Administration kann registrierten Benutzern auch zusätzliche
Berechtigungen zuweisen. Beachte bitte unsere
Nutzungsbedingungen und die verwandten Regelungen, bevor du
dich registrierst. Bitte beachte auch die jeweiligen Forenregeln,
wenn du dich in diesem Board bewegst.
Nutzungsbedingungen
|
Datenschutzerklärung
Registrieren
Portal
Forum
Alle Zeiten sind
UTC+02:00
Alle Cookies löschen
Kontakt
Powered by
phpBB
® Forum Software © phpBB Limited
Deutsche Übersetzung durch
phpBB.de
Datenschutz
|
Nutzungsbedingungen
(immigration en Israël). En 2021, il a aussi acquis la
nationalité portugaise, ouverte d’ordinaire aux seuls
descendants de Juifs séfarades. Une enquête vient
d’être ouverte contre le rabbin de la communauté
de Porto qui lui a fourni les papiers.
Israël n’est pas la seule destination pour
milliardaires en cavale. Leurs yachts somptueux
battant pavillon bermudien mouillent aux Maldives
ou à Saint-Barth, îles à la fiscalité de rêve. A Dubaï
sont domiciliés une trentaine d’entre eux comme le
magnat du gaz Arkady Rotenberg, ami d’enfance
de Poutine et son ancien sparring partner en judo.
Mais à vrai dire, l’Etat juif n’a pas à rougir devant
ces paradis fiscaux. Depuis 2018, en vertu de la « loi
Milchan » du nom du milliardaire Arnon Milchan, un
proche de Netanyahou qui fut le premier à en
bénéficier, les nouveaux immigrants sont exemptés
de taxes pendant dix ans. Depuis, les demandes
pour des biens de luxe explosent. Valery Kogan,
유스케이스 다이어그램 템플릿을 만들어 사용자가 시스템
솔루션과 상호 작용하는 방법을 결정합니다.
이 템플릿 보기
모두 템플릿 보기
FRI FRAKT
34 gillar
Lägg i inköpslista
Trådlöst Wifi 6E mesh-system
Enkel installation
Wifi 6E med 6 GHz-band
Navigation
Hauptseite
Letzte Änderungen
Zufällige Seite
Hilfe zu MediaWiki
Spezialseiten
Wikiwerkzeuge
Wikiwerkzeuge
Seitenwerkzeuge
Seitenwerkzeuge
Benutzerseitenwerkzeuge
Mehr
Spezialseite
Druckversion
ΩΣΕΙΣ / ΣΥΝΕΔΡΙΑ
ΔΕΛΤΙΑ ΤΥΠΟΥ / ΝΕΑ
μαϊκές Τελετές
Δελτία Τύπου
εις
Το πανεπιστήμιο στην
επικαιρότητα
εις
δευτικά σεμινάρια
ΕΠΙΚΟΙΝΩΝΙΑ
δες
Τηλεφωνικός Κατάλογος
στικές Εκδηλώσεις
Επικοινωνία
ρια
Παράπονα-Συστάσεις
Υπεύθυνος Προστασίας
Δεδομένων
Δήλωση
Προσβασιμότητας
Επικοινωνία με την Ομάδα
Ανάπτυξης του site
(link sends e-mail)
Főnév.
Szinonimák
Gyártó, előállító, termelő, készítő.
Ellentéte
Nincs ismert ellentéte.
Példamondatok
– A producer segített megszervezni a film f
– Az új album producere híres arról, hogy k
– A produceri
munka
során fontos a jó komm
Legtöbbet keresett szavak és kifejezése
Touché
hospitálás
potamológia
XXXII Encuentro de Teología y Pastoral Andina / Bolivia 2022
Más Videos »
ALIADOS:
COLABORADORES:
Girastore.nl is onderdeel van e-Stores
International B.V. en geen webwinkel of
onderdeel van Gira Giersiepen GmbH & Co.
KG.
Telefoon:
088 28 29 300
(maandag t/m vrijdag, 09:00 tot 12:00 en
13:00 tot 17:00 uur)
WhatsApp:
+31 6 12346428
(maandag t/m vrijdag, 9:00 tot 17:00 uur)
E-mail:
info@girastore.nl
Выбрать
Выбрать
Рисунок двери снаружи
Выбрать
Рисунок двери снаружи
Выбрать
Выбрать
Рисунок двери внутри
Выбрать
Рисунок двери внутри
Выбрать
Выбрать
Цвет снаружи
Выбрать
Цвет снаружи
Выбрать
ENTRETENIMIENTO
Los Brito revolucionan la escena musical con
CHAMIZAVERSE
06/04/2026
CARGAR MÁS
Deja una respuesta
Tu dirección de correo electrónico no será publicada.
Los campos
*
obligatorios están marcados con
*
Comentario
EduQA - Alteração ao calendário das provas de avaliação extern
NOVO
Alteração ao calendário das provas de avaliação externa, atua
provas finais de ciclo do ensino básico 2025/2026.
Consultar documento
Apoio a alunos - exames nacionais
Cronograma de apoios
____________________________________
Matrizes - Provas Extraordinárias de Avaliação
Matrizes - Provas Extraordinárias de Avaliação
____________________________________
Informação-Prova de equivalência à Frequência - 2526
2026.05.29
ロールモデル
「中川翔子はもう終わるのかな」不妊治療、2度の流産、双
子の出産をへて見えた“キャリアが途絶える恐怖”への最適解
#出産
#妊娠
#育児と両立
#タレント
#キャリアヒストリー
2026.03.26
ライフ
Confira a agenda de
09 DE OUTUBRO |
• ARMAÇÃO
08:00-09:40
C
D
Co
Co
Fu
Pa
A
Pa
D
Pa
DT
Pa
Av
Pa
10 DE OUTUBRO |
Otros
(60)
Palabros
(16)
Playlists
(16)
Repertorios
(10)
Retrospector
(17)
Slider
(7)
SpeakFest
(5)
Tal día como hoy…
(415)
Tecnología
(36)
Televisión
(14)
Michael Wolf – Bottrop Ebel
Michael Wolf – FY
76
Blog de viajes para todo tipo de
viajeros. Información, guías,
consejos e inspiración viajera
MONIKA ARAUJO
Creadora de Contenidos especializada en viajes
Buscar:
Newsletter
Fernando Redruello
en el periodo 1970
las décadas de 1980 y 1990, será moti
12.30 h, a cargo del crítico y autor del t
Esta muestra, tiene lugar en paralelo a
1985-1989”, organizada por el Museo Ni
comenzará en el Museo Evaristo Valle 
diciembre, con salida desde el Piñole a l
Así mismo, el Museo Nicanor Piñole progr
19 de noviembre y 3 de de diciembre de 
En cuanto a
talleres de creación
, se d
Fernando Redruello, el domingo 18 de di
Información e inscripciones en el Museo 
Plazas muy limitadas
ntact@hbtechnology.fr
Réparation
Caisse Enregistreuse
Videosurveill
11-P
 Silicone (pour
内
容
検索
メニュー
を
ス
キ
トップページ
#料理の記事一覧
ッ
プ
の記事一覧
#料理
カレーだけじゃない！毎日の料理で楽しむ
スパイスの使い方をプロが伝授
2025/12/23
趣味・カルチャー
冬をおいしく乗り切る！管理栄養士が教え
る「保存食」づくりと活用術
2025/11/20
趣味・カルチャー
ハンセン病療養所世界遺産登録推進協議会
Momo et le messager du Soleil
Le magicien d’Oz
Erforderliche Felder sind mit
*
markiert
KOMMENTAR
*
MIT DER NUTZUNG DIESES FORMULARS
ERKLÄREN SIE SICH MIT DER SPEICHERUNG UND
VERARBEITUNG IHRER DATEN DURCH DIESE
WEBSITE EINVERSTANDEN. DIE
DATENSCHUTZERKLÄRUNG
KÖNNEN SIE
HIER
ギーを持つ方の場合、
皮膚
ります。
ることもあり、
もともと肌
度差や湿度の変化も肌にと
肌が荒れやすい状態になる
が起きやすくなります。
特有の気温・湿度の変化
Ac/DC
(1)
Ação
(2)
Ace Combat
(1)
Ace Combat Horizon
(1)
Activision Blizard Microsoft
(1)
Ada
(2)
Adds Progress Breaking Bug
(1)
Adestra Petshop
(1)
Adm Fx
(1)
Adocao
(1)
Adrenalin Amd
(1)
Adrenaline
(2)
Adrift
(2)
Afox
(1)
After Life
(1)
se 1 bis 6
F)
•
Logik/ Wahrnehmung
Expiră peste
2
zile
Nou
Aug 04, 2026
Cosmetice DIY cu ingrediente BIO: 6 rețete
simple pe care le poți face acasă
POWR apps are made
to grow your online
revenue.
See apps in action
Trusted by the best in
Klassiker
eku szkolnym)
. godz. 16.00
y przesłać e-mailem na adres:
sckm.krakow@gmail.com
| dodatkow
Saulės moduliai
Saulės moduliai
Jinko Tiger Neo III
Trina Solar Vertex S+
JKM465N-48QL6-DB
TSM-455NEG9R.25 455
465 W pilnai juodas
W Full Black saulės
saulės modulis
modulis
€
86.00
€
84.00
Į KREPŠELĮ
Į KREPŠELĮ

* * *

● WORK INSTRUCTIONS:
Across the data, pull every line containing the string "viajes".

● ANSWER SPACE:
Blog de viajes para todo tipo de
Creadora de Contenidos especializada en viajes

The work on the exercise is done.